NSF Collaborative Research: D-ISN: Mitigating the Harm of Fentanyl through Holistic Demand/Supply-Chain Interventions and Equitable Resource Allocations. 2240360 Grant uri icon

abstract

  • The objective of this Disrupting Operations of Illicit Supply Networks (D-ISN) research project is to investigate advanced methods and tools to mitigate the harm caused by the distribution and use of illicit opioids in the U.S. The project seeks to reduce the harm caused by illicit opioids by developing methods to study interventions on both the supply-side (by studying the supply chain of opioids) and demand-side (by shifting user pathways towards recovery) and to provide effective resource allocation between these different approaches. The convergent research agenda, augmented with collaboration from multiple community organizations, from courts, law enforcement, to public health, will integrate methods from criminology, public health, and operations research. This research will help to improve our understanding of the operations of illicit opioid supply chains, especially how fentanyl and its analogs find their way into other drugs and how to prevent their flow to users. On the demand-side, the project will enhance understanding of the impact of harm reduction strategies through user pathways to addiction. Overall, the project aims to improve the equitable and optimal allocation of demand- and supply-side intervention resources to mitigate the harm caused by illegal opioid use. 
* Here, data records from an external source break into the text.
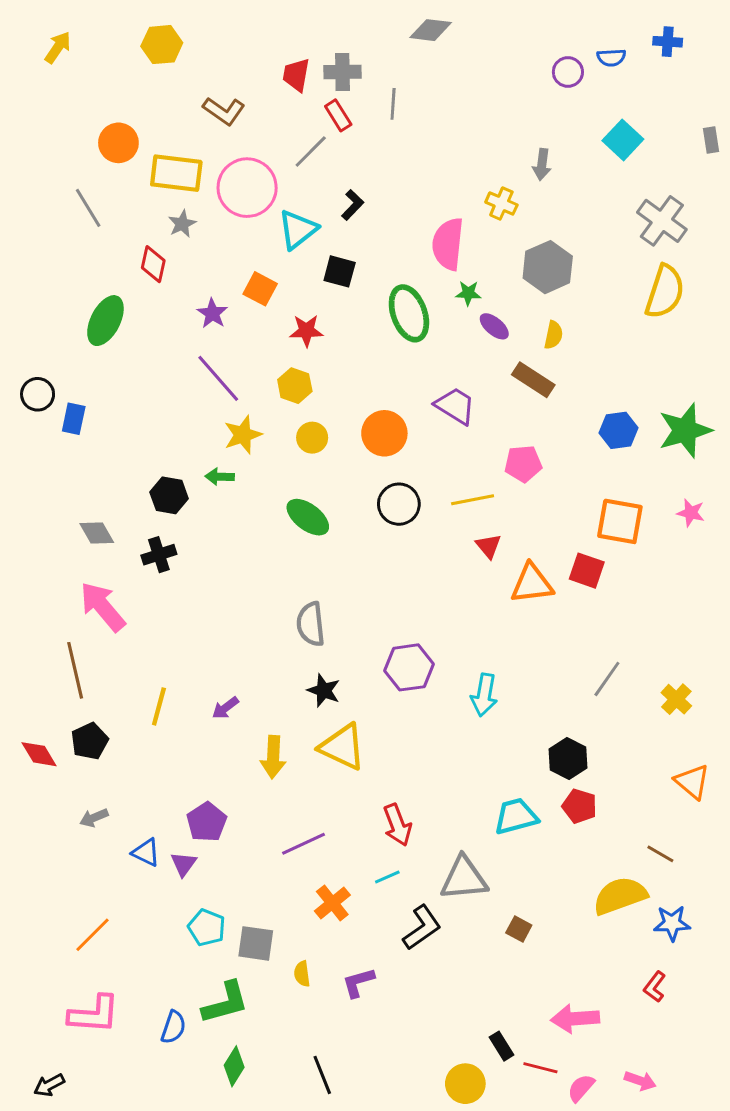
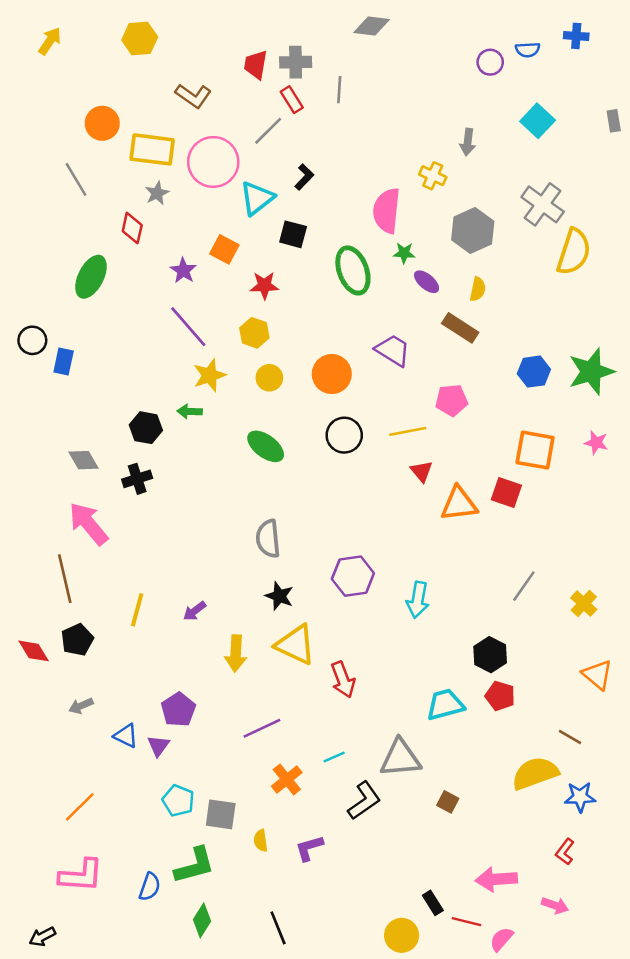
gray cross: (662, 221) -> (543, 204), moved
red arrow: (397, 825) -> (343, 680), moved
pink arrow: (640, 1081) -> (555, 905), moved

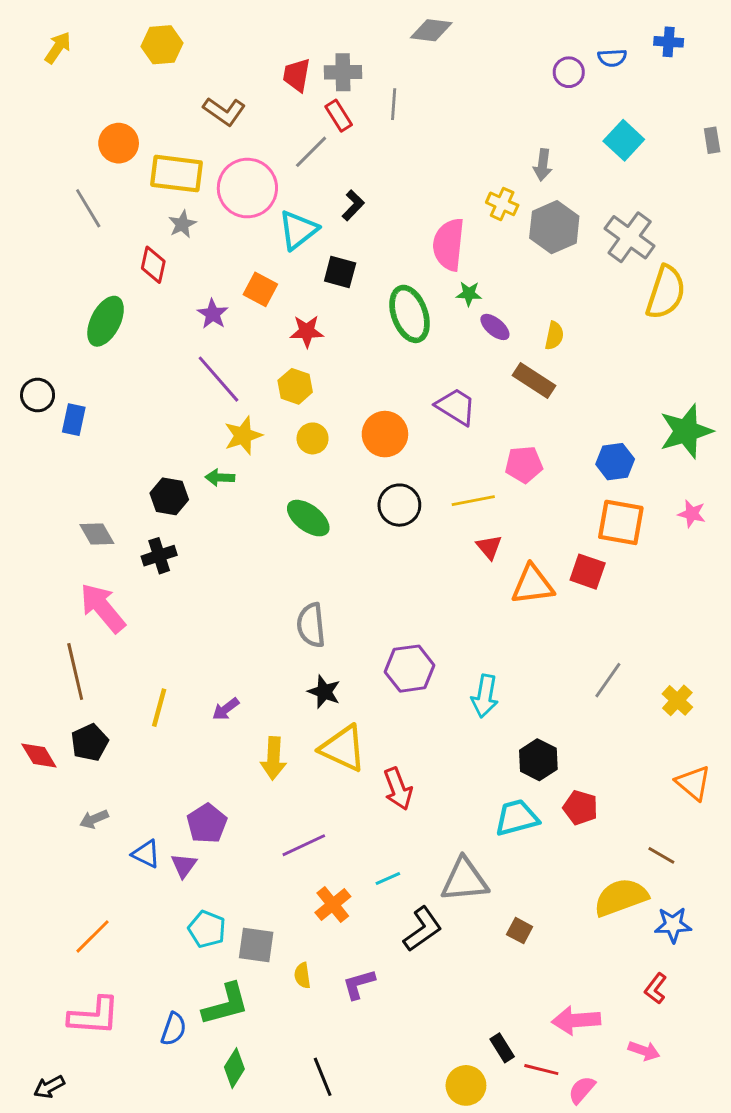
gray hexagon: (473, 231) -> (554, 227), moved
blue hexagon: (534, 372) -> (615, 462), moved
black hexagon: (490, 655) -> (538, 760), moved

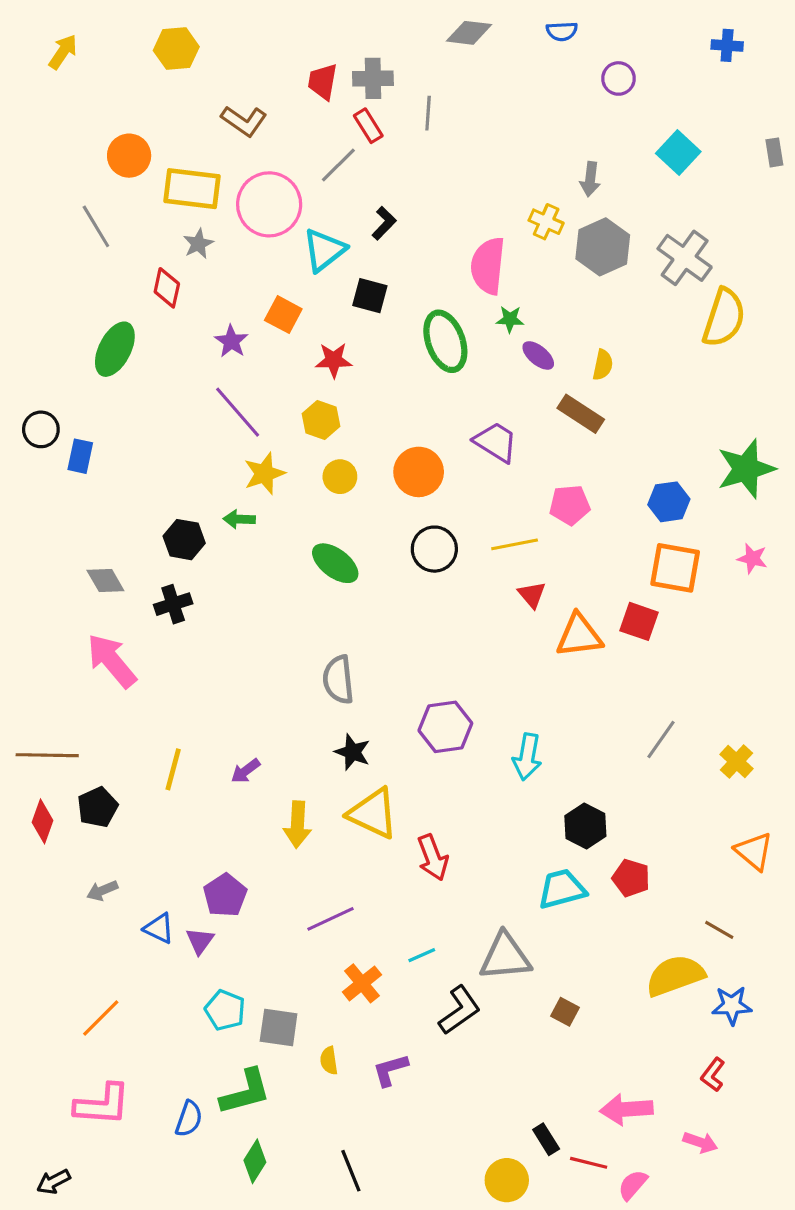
blue semicircle: (612, 58) -> (562, 31), moved
brown line: (75, 671) -> (47, 755), moved, turned -76
red diamond: (39, 755) -> (42, 821), turned 51

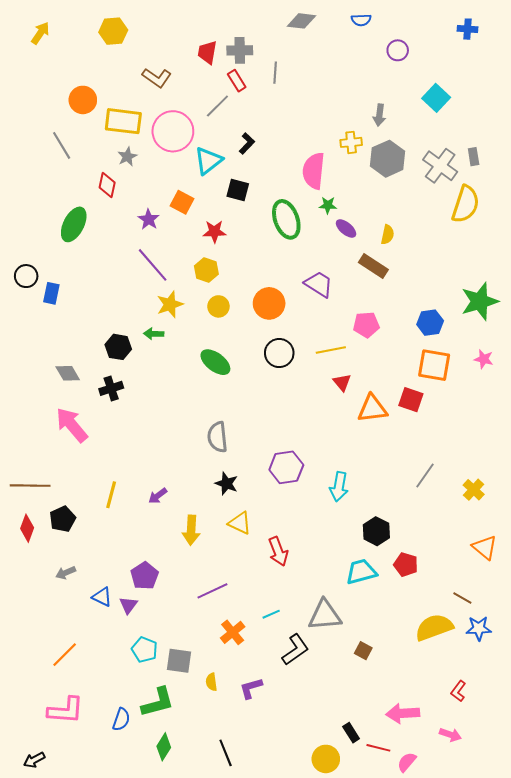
gray rectangle: (774, 152) -> (474, 157), moved
yellow cross: (546, 222) -> (351, 142), turned -30
yellow triangle: (373, 813) -> (240, 523), size x0.7
blue star: (732, 1005) -> (479, 628), moved

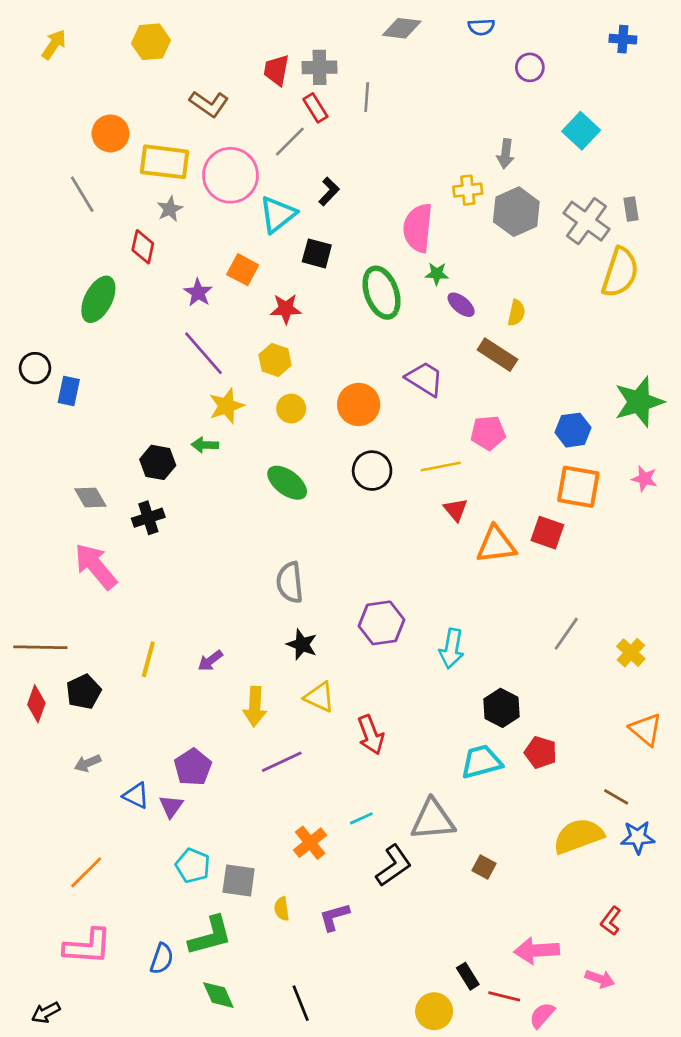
purple line: (212, 591) -> (282, 762), moved
green diamond: (164, 747) -> (218, 995), turned -56

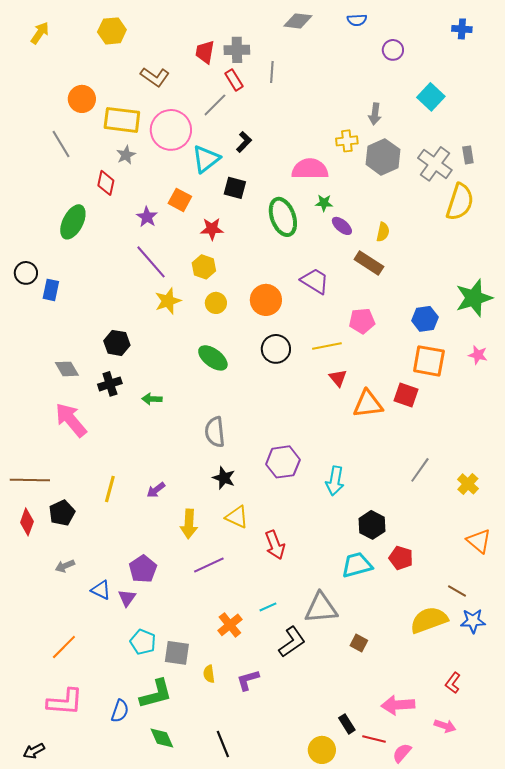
pink semicircle: (418, 228) -> (310, 169), turned 84
green arrow: (205, 445) -> (152, 399), moved

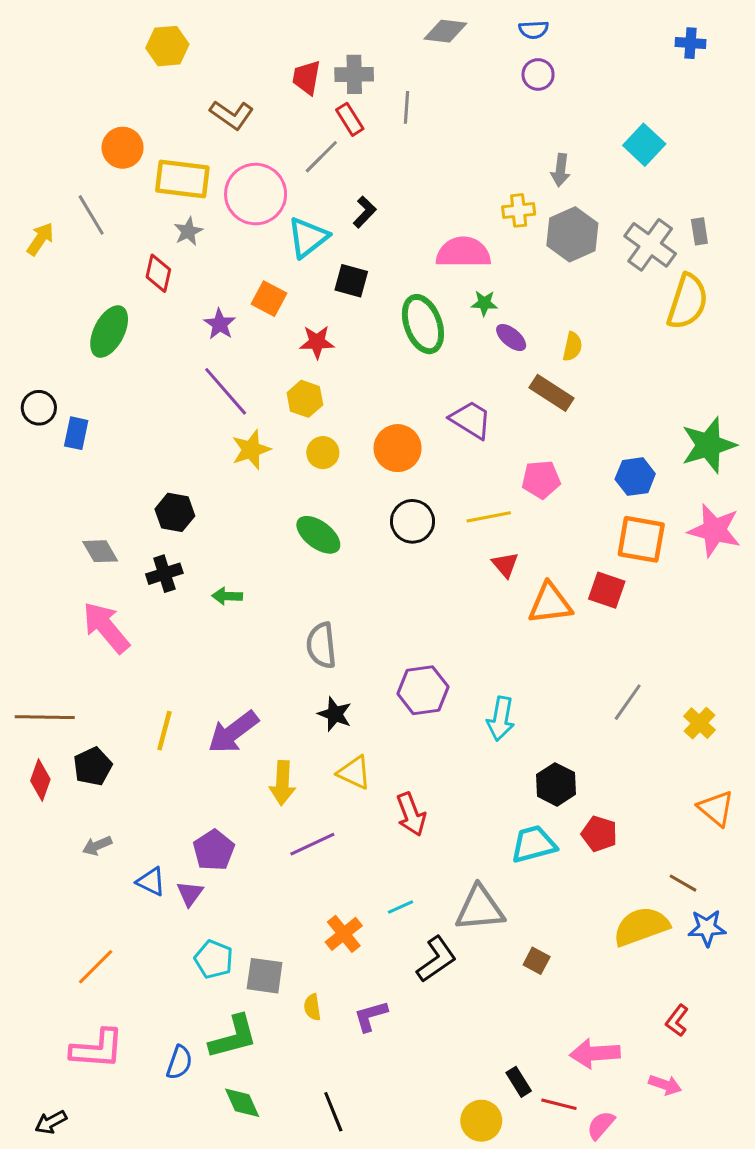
yellow arrow: (40, 33) -> (40, 239), moved
purple circle: (393, 50) -> (538, 74), moved
pink star: (478, 355) -> (714, 530), size x1.8
purple arrow: (156, 490) -> (233, 732), size x1.8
    The project advances and integrates multidisciplinary methods from product design, production, distribution, graph/network theory, optimization, data science, machine learning, agent-based simulation, and fair allocation to reduce harm caused by fentanyl and illicit opioids. The project has three main thrusts. First, the project investigates supply-Side disruptions through understanding the intersections of fentanyl and other Illicit opioid products and distribution networks. This thrust employs a Bill-Of-Materials perspective on product adulteration, transfer learning between licit and/or Illicit supply chains to fill-in data gaps and understanding and modeling the distribution network with multi-commodity flow disruption models for harm reduction. Secondly, the project studies demand-side interventions for different fentanyl user groups. This thrust comprises an investigation of opioid users? motivations and pathways to use illicit opioids/fentanyl through semi-structured interviews and surveys, fentanyl dispersion in communities, and agent-based models of drug use and harm reduction strategies. The third thrust develops resource allocation models to study the effects of interventions, law-enforcement, and medication-assisted treatments through simulation modeling. The project will make use of definitions of harm, equity, and fairness in distribution of interventions/resources across socioeconomic groups, and new holistic optimization, and simulation models to bring together demand-side and supply-side decisions.